İşin bu kısımlarını uzatmaya gerek yok. Hoca askeri eğitimin başarısını ve Cumhuriyet’in yegane kurumu olarak orduyu ileri sürerken sanırım bu iki hükmün aynı zamanda Cumhuriyet pratiğiyle test edilme çağrısı, yargılama davetiyesi olduğunu hesaba katmıyor. Şayet eğitimi başarılı ve Cumhuriyet’in tek temel kurumu ordu içerde kendisi gibi bir takım güç merkezleriyle her an elinden alınıp gidebilecek bir iktidar mücadelesinde değilse Cumhuriyet pratiğimizin bu evlere şenlik hali nedir öyleyse? Devletin yönetim pratiği niye bu halde, ulusal ve küresel ilişki ağı niye böyle? Askerin dünya, bölge ve ülke okuması bilmediğimiz, yaşamadığımız bir şey değil ki? Seviyesi, niteliği ortada. Toplumun genel vaziyetinin bırakın önünde olmayı meşruiyetini dayandığı baskı aygıtları üzerinden alan temel kurumun ve onun eğitiminin konumu itibariyle tahripkar ve sorun üretici olduğu rahatlıkla görülecektir.

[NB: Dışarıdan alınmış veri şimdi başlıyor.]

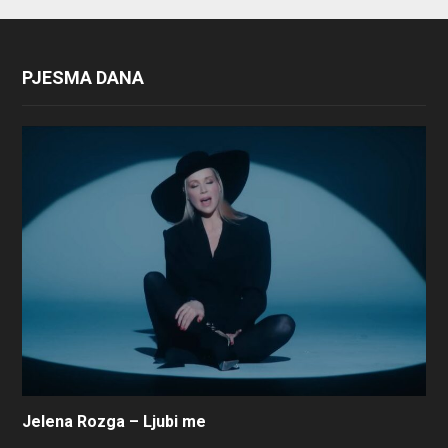
PJESMA DANA
Jelena Rozga – Ljubi me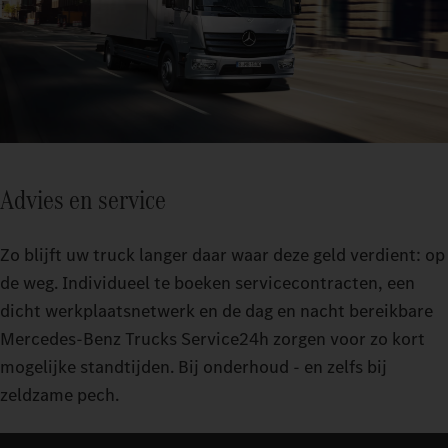
Advies en service
Zo blijft uw truck langer daar waar deze geld verdient: op
de weg. Individueel te boeken servicecontracten, een
dicht werkplaatsnetwerk en de dag en nacht bereikbare
Mercedes-Benz Trucks Service24h zorgen voor zo kort
mogelijke standtijden. Bij onderhoud - en zelfs bij
zeldzame pech.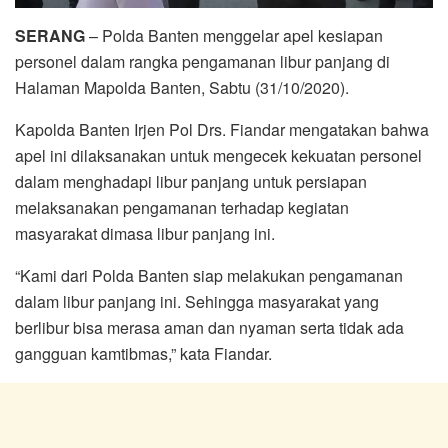
SERANG
– Polda Banten menggelar apel kesiapan
personel dalam rangka pengamanan libur panjang di
Halaman Mapolda Banten, Sabtu (31/10/2020).
Kapolda Banten Irjen Pol Drs. Fiandar mengatakan bahwa
apel ini dilaksanakan untuk mengecek kekuatan personel
dalam menghadapi libur panjang untuk persiapan
melaksanakan pengamanan terhadap kegiatan
masyarakat dimasa libur panjang ini.
“Kami dari Polda Banten siap melakukan pengamanan
dalam libur panjang ini. Sehingga masyarakat yang
berlibur bisa merasa aman dan nyaman serta tidak ada
gangguan kamtibmas,” kata Fiandar.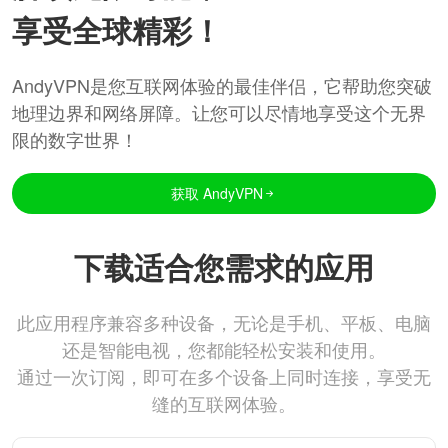
享受全球精彩！
AndyVPN是您互联网体验的最佳伴侣，它帮助您突破
地理边界和网络屏障。让您可以尽情地享受这个无界
限的数字世界！
获取 AndyVPN
下载适合您需求的应用
此应用程序兼容多种设备，无论是手机、平板、电脑
还是智能电视，您都能轻松安装和使用。
通过一次订阅，即可在多个设备上同时连接，享受无
缝的互联网体验。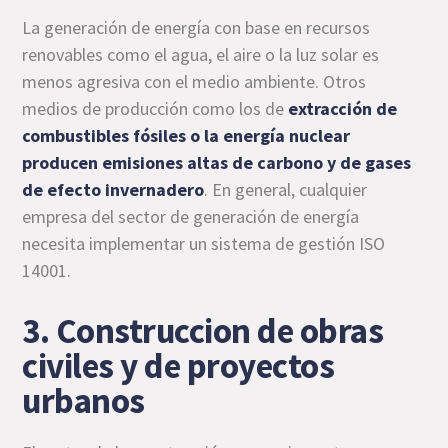
La generación de energía con base en recursos
renovables como el agua, el aire o la luz solar es
menos agresiva con el medio ambiente. Otros
medios de producción como los de
extracción de
combustibles fósiles o la energía nuclear
producen emisiones altas de carbono y de gases
de efecto invernadero
. En general, cualquier
empresa del sector de generación de energía
necesita implementar un sistema de gestión ISO
14001.
3. Construccion de obras
civiles y de proyectos
urbanos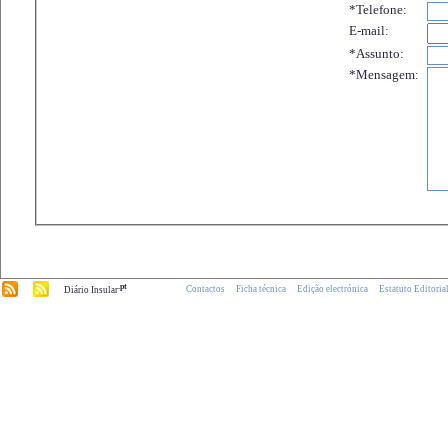
*Telefone:
E-mail:
*Assunto:
*Mensagem:
.pt
Contactos
Ficha técnica
Edição electrónica
Estatuto Editoria
Diário Insular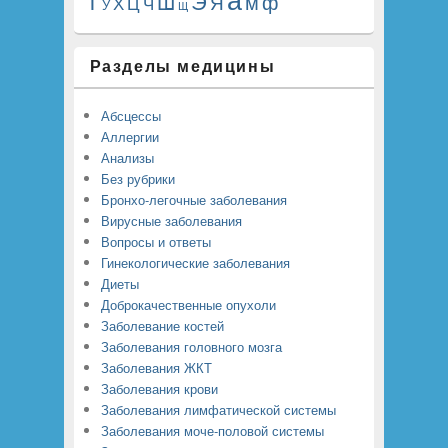
Э
Т
Ш
м
ф
Я
Ц
Х
Ч
У
Щ
Разделы медицины
Абсцессы
Аллергии
Анализы
Без рубрики
Бронхо-легочные заболевания
Вирусные заболевания
Вопросы и ответы
Гинекологические заболевания
Диеты
Доброкачественные опухоли
Заболевание костей
Заболевания головного мозга
Заболевания ЖКТ
Заболевания крови
Заболевания лимфатической системы
Заболевания моче-половой системы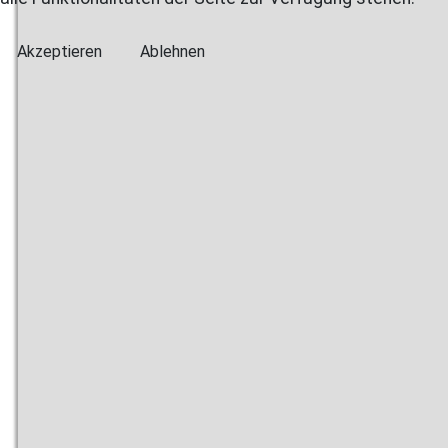
Akzeptieren
Ablehnen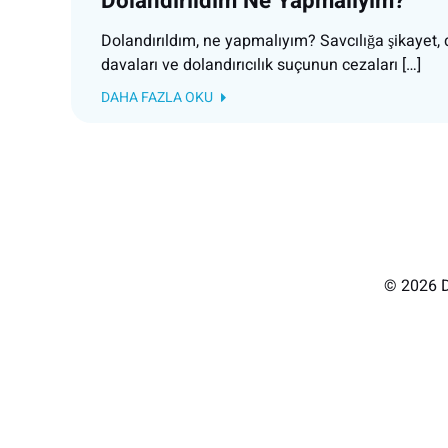
Dolandırıldım Ne Yapmalıyım?
Dolandırıldım, ne yapmalıyım? Savcılığa şikayet, 
davaları ve dolandırıcılık suçunun cezaları […]
DAHA FAZLA OKU
© 2026 D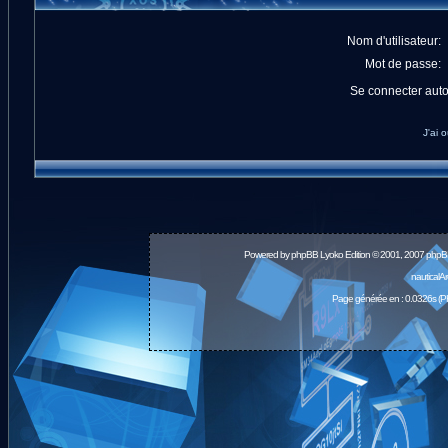
Nom d'utilisateur:
Mot de passe:
Se connecter aut
J'ai 
Powered by
phpBB
Lyoko Edition © 2001, 2007 phpB
nauticalA
Page générée en : 0.0326s (P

Hal bu iken başkasının eksiğinden-yanlışından hareket ederek kendimizi otomatikman doğru olarak kodla-mak kendimizi kandırmaktır. FETÖ’nun varlığının ve orduya dönük operasyonlarının yanlış olması başka birşey bu yanlıştan hareketle ordunun ve ordudaki eğitimin nasıl başarılı olduğunu söylemek bambaşka birşey. Özel eğitimin, sivil eğitimin iyi olmadığını söylemek doğru ancak bu doğrunun ardından askeri eğiti-min nasıl da başarılı olduğunu söylemek kusura bakılmasın devlet-toplum karşıtlığında şekillenen bir çatışmada imtiyaz bloğu lehine irade beyan etmektir.

Türkiye kendi imtiyaz arayışlarını, arzu ve isteklerini gerçekleştirmek için iyiyi, doğruyu ve gerçeği payanda kılmak isteyen alışkanlığı bertaraf etmedikçe aynı yolun yolcusu olmaya devam edecektir. Bu kadar basit!